- _TASK STATEMENT_:
Scan the data beneath this task and copy each line that includes "swatch".

======== GIVEN INFORMATION

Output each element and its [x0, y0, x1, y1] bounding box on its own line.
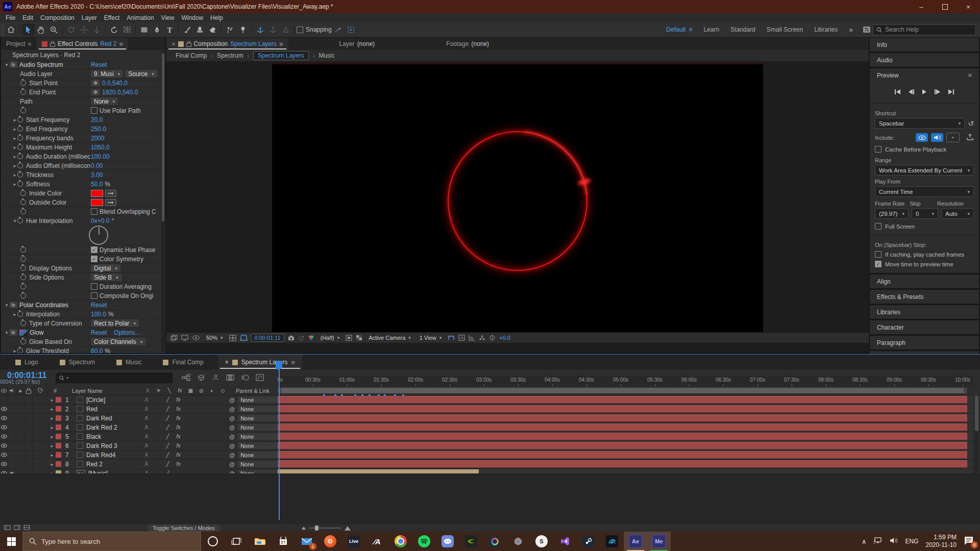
panel-menu-icon[interactable]: ≡ — [291, 359, 295, 366]
layer-row-dark-red4[interactable]: ▸7Dark Red4╱fx@None▾ — [0, 450, 980, 460]
layer-quality-toggle[interactable]: ╱ — [162, 414, 173, 422]
preview-monitor-icon[interactable] — [181, 335, 188, 341]
parent-pickwhip-icon[interactable]: @ — [229, 415, 235, 421]
taskbar-icon-microsoft-store[interactable] — [272, 532, 295, 551]
timeline-tab-logo[interactable]: Logo — [8, 355, 53, 370]
audio-layer-dropdown[interactable]: 9. Musi▾ — [91, 70, 123, 78]
menu-layer[interactable]: Layer — [78, 14, 101, 21]
layer-shy-toggle[interactable] — [141, 395, 152, 404]
menu-help[interactable]: Help — [207, 14, 227, 21]
layer-solo-toggle[interactable] — [16, 441, 24, 450]
effect-panel-scrollbar[interactable] — [161, 51, 165, 352]
taskbar-icon-discord[interactable] — [436, 532, 459, 551]
twirl-icon[interactable]: ▾ — [4, 303, 9, 308]
axis-local-tool[interactable] — [254, 23, 266, 36]
property-dropdown[interactable]: Rect to Polar▾ — [91, 319, 139, 327]
layer-quality-toggle[interactable]: ╱ — [162, 441, 173, 450]
stopwatch-icon[interactable] — [20, 256, 26, 262]
twirl-icon[interactable]: ▸ — [12, 127, 17, 132]
taskbar-icon-live[interactable]: Live — [342, 532, 365, 551]
tab-effect-controls[interactable]: Effect Controls Red 2 ≡ — [37, 38, 128, 50]
menu-effect[interactable]: Effect — [101, 14, 123, 21]
stopwatch-icon[interactable] — [20, 320, 26, 326]
export-preview-icon[interactable] — [966, 134, 974, 142]
puppet-pin-tool[interactable] — [236, 23, 249, 36]
shy-layers-icon[interactable] — [212, 374, 219, 383]
play-button[interactable] — [922, 89, 926, 94]
hand-tool[interactable] — [35, 23, 47, 36]
stopwatch-icon[interactable] — [20, 89, 26, 95]
stopwatch-icon[interactable] — [20, 265, 26, 271]
layer-audio-toggle[interactable] — [8, 460, 16, 468]
layer-row-dark-red-3[interactable]: ▸6Dark Red 3╱fx@None▾ — [0, 441, 980, 450]
layer-effects-toggle[interactable] — [152, 423, 162, 432]
taskbar-icon-chrome[interactable] — [389, 532, 412, 551]
layer-name[interactable]: Red — [86, 406, 97, 413]
next-frame-button[interactable] — [935, 89, 940, 94]
layer-flag-cell[interactable] — [33, 441, 48, 450]
parent-pickwhip-icon[interactable]: @ — [229, 434, 235, 440]
layer-lock-toggle[interactable] — [24, 432, 33, 441]
layer-row-red[interactable]: ▸2Red╱fx@None▾ — [0, 405, 980, 414]
layer-label-swatch[interactable] — [56, 434, 61, 439]
taskbar-icon-creative-cloud[interactable] — [483, 532, 506, 551]
taskbar-icon-media-encoder[interactable]: Me — [647, 532, 671, 551]
property-value[interactable]: 50.0 — [91, 181, 103, 188]
breadcrumb-final-comp[interactable]: Final Comp — [176, 52, 207, 59]
frame-rate-dropdown[interactable]: (29.97)▾ — [875, 208, 909, 219]
layer-solo-toggle[interactable] — [16, 450, 24, 459]
layer-audio-toggle[interactable] — [8, 395, 16, 404]
property-dropdown[interactable]: None▾ — [91, 97, 118, 105]
layer-label-swatch[interactable] — [56, 415, 61, 421]
parent-pickwhip-icon[interactable]: @ — [229, 461, 235, 467]
zoom-out-timeline-icon[interactable] — [302, 527, 306, 530]
layer-shy-toggle[interactable] — [141, 441, 152, 450]
stopwatch-icon[interactable] — [20, 80, 26, 86]
layer-row-red-2[interactable]: ▸8Red 2╱fx@None▾ — [0, 460, 980, 469]
composition-canvas[interactable] — [272, 63, 763, 339]
pixel-aspect-icon[interactable] — [458, 335, 465, 341]
region-of-interest-icon[interactable] — [345, 23, 357, 36]
twirl-icon[interactable]: ▸ — [12, 163, 17, 168]
taskbar-icon-visual-studio[interactable] — [553, 532, 577, 551]
tab-layer[interactable]: Layer(none) — [334, 38, 380, 50]
layer-visibility-toggle[interactable] — [0, 441, 8, 450]
stopwatch-icon[interactable] — [17, 126, 23, 132]
menu-animation[interactable]: Animation — [123, 14, 157, 21]
layer-twirl-icon[interactable]: ▸ — [48, 423, 56, 432]
layer-visibility-toggle[interactable] — [0, 423, 8, 432]
active-camera-dropdown[interactable]: Active Camera▾ — [366, 334, 413, 342]
twirl-icon[interactable]: ▸ — [12, 136, 17, 141]
layer-audio-toggle[interactable] — [8, 405, 16, 413]
viewer-timecode[interactable]: 0:00:01:11 — [251, 334, 284, 342]
parent-pickwhip-icon[interactable]: @ — [229, 397, 235, 403]
taskbar-icon-cortana[interactable] — [201, 532, 225, 551]
layer-duration-bar[interactable] — [278, 451, 967, 459]
rotation-tool[interactable] — [108, 23, 120, 36]
time-ruler[interactable]: 00s00:30s01:00s01:30s02:00s02:30s03:00s0… — [278, 376, 973, 387]
layer-row-dark-red-2[interactable]: ▸4Dark Red 2╱fx@None▾ — [0, 423, 980, 432]
close-icon[interactable]: × — [28, 40, 32, 48]
panel-tab-effects-presets[interactable]: Effects & Presets — [870, 290, 979, 304]
panel-menu-icon[interactable]: ≡ — [968, 71, 972, 79]
layer-shy-toggle[interactable] — [141, 405, 152, 413]
property-checkbox[interactable] — [91, 208, 97, 215]
layer-twirl-icon[interactable]: ▸ — [48, 432, 56, 441]
composition-mini-flowchart-icon[interactable] — [182, 374, 190, 383]
timeline-tab-final-comp[interactable]: Final Comp — [156, 355, 217, 370]
layer-name[interactable]: Red 2 — [86, 461, 103, 468]
snapshot-icon[interactable] — [288, 335, 295, 341]
property-value[interactable]: 0.0,540.0 — [102, 80, 128, 87]
layer-flag-cell[interactable] — [33, 423, 48, 432]
timeline-search-input[interactable]: ▾ — [56, 373, 173, 383]
layer-effects-toggle[interactable] — [152, 414, 162, 422]
workspace-settings-icon[interactable] — [860, 23, 873, 36]
layer-label-swatch[interactable] — [56, 443, 61, 448]
layer-lock-toggle[interactable] — [24, 423, 33, 432]
layer-solo-toggle[interactable] — [16, 414, 24, 422]
work-area-bar[interactable] — [278, 388, 967, 393]
eyedropper-icon[interactable] — [105, 190, 116, 197]
layer-twirl-icon[interactable]: ▸ — [48, 460, 56, 468]
taskbar-search-input[interactable]: Type here to search — [22, 532, 201, 551]
layer-visibility-toggle[interactable] — [0, 432, 8, 441]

================

- _ANSWER FOR THIS EXERCISE_:
layer-label-swatch[interactable] — [56, 434, 61, 439]
layer-label-swatch[interactable] — [56, 415, 61, 421]
layer-label-swatch[interactable] — [56, 443, 61, 448]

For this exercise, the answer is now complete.